= Marshal Cleland =

Canadian equestrian

William Marshal Cleland (June 14, 1912 – November 5, 1958) was a Canadian equestrian champion.

==Early life==
Cleland was born in Hamilton, Ontario into a horse-riding family. His grandfather and father—a successful distillery executive and horse breeder—were both named William, so he was known by his middle name, which he was given in honour of Hamilton's Billy Marshall, a long-distance runner. Cleland got his first horse at the age of seven. He attended Hillcrest School in Hamilton and Trinity College School in Port Hope, Ontario where he was a sprinter and football player.

==Sporting achievements==
In 1937, at the age of 25, and while serving as a lieutenant in the Governor General of Canada's guard, Cleland and the Canadian Army equestrian team won 10 international championships, including four at the New York horse show at Madison Square Garden, three at the Chicago horse show, and three at the Royal Winter Fair in Toronto.
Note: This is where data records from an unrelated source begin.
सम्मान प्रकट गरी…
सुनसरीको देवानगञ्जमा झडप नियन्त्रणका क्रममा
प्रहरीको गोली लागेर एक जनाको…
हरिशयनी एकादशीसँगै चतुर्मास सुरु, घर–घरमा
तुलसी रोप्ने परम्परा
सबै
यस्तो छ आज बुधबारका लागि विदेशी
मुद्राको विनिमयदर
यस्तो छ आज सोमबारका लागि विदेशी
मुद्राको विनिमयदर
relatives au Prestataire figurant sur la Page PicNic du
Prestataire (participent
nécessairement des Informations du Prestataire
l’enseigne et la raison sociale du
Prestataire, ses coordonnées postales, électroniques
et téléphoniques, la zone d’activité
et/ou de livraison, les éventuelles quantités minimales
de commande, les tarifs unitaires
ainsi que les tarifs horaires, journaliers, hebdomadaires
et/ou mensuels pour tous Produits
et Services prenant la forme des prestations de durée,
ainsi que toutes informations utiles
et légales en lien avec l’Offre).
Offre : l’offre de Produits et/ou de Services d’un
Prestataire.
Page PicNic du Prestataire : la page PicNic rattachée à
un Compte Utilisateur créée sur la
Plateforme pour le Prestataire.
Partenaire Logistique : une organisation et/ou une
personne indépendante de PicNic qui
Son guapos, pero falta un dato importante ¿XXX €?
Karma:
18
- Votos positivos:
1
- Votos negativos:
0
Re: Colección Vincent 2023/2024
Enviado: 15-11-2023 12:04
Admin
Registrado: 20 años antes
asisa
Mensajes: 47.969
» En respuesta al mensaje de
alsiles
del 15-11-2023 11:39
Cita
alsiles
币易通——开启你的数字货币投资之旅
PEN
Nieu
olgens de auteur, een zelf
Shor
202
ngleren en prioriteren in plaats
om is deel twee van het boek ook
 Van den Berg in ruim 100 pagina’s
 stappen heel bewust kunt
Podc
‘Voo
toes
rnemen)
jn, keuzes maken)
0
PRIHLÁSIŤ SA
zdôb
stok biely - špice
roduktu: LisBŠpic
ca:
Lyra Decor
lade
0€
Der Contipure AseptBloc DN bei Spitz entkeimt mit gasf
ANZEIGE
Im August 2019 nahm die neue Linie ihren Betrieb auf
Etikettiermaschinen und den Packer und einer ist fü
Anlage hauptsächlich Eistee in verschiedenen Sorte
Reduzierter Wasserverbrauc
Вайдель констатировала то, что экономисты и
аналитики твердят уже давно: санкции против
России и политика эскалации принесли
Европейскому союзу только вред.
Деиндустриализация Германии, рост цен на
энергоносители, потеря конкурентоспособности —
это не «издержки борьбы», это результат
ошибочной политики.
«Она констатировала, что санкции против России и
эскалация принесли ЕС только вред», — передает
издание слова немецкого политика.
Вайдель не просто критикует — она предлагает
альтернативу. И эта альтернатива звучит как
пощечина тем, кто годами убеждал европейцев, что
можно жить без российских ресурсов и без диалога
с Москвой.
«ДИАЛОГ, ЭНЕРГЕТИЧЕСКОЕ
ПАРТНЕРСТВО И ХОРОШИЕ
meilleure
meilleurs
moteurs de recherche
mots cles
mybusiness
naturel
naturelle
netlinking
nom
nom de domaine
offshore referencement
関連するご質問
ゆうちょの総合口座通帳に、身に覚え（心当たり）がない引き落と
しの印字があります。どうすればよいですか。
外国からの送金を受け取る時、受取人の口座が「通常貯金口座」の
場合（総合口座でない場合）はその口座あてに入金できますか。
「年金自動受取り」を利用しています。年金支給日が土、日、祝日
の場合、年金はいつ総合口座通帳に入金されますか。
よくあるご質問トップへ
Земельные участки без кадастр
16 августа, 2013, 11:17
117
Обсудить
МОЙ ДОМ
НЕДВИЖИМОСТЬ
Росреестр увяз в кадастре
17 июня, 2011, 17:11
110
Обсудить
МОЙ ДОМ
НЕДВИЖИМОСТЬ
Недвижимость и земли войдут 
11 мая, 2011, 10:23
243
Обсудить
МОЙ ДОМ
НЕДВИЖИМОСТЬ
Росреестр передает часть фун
That earned him the Lou Marsh Trophy as Canada's top athlete of 1937.

Other career highlights

1925	C.N.E Exhibition Horse Show – 1st place in Middleweight Class

1929	C.N.E Exhibition Horse Show – 2nd place Open Jumpers Class

1930	Royal Agricultural Winter Fair – 2nd place Middle Weight class

1931	International Military Jumping Competition – 1st place

1932	Royal Agricultural Winter Fair – 1st place Military Class

1933	Royal Agricultural Winter Fair – 1st place Military Class

==Personal==
Cleland married Charlotte Mary Law in 1939. They had four sons: William (1944), Donald (1947), Bruce (1949) and Peter (1957). He served in the Canadian military during the Second World War and later worked at a stock brokerage in Toronto. Cleland died in Oakville in 1958 at age 46.